Lee’s After the Pyre

This is really my favorite poem in the second half of Behind My Eyes, but I also liked

AFTER THE PYRE

It turns out, what keeps you alive
as a child at mid-century
following your parents from burning
village to cities on fire to a country at war
with itself and anyone
who looks like you,

what allows you to pass through smoke,
through armed mobs singing the merits of a new regime, tooth for a tooth,
liberation by purification, and global
dissemination of the love of jealous gods,
coup d’etat, coup de grace, and the cooing of mothers
and doves and screaming men
and children caught in the pyre’s updraft,

what keeps you safe even among your own,
the numb, the haunted, the maimed, the barely alive,

tricks you learned to become invisible,
escapes you perfected, playing dead, playing
stupid, playing blind, deaf, weak, strong,
playing girl, playing boy, playing native, foreign,
in love, out of love, playing crazy, sane, holy, debauched,

playing scared, playing brave, happy, sad, asleep, awake,
playing interested, playing bored, playing broken,
playing “Fine, I’m just fine,” it turns out,

now that you’re older
at the beginning of a new century,
what kept you alive
all those years keeps you from living.

very much and think it gives more insight into the essence of this work.

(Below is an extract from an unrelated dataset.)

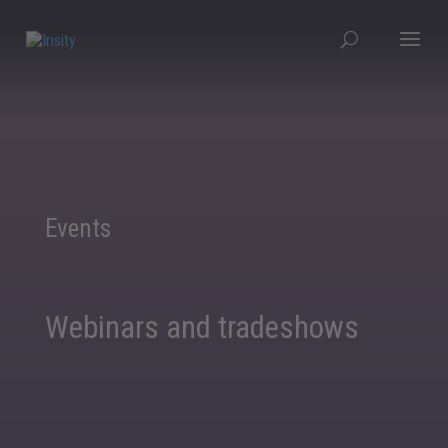
Events
Webinars and tradeshows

As I read these poems, I was driven to seek out Lee’s biography, something I seldom do because I’m a firm believer that the best way to read poems is simply to read the poems. The poems should reveal their own meaning, not serve as some esoteric guide to help us divine the true nature of something else. That said, there were so many fascinating glimpses of the various stages of Lee’s life that I felt compelled to to some background reading.

Some of the appeal of Lee’s poems may well come from his unique background, one few of his readers will have shared, but the power comes from making us see that what he’s learned from his very different experiences is also applicable to our lives. This poem does that as well as any I’ve read.

I think most of us see ourselves as “a whole.” We are what we are. What I am got me this far in life. I don’t see any reason to change now But what if precisely those things that made us successful keep us from enjoying that success.

Scrooge is probably the most famous example of this truism, and some of us might wonder if we shouldn’t be more generous during Christmas season now that we’ve accumulated our fortune, but like most truisms this one soon becomes a stereotype. We need to look far more deeply than that if we are truly to discover those things that keep us from realizing our full potential or our greatest happiness.

2 thoughts on “Lee’s After the Pyre

  1. Reading your blog has exposed me to so many wonderful things that otherwise I might never have seen- thank you so much for sharing those poems!